On the Importance of the U.S. News Rankings:
In response to my earlier thread posting the latest U.S. News law school rankings, some commenters expressed shock and dismay that I would include them in a post. Commenter BlackDoggerel wrote:
Prof. Kerr, I know it's "newsy" to report the U.S. News Rankings, especially when they're hot of the presses, and I'm sure a lot of people are interested in knowing them (in particular, 23-year-olds on chat boards). But I'm actually surprised that you would post them here. I always thought you/the VC would look quite skeptically on these very imperfect, crude measurements of the "quality" of law schools. But your post suggests that you buy into them as legit.

I guess what I'd like to know is, do you view these rankings as helpful in any way, rather than simply broad generalizations pandering to the rankings crowd?
Commenter "the critic" wrote:
Am I the only one who sees the irony here? Everyone decries the USNWR rankings, but even the blog scholars can't resist obsessing over them. How sad.
  Just to be clear, I personally think it's silly to focus on year-to-year fluctuations in the U.S. News ranking as a sign of changes in school quality. The rankings themselves are highly flawed, for all the reasons Brian Leiter and others have pointed out many times. Fluctuations occur every year, and real movement over time is actually quite rare. Plus, my understanding is that some schools put more effort than others into gaming their numbers, which means that their numbers will be out of whack (at least until the gaming efforts are exposed and the numbers drop). So I certainly wouldn't take year-to-year changes in U.S. news rankings as any indicator of changing school quality.

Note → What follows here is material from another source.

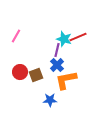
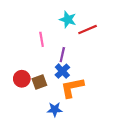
pink line: (16, 36) -> (42, 39), moved, turned -40
red line: (78, 37) -> (88, 29), moved
cyan star: (64, 39) -> (68, 20), moved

  At the same time, a lot of people care about these numbers. Students factor them into their admissions decisions; schools know that, so they make decisions to optimize their numbers; and the result is that the U.S. News rankings are relevant year to year in and of themselves even if those changes don't accurately signal school quality. Given that, it seemed worth pointing out even though it's hardly a major news story. Anyway, that's my tentative take on this.

  UPDATE: I have fiddled with the post to make the point clearer.